Saved data entries:
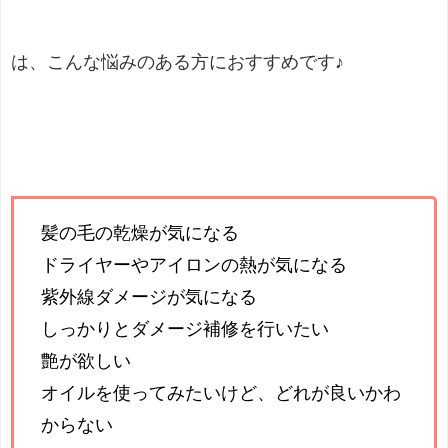
は、こんな悩みのある方におすすめです♪
髪の毛の乾燥が気になる
ドライヤーやアイロンの熱が気になる
紫外線ダメージが気になる
しっかりとダメージ補修を行いたい
艶が欲しい
オイルを使ってみたいけど、どれが良いかわ
からない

→ **WHAT IS NEEDED**
Retype exactly the lines from the one containing "紫外線ダメージが気になる" through the last line of the records above, including both.

→ **TASK RESPONSE**
紫外線ダメージが気になる
しっかりとダメージ補修を行いたい
艶が欲しい
オイルを使ってみたいけど、どれが良いかわ
からない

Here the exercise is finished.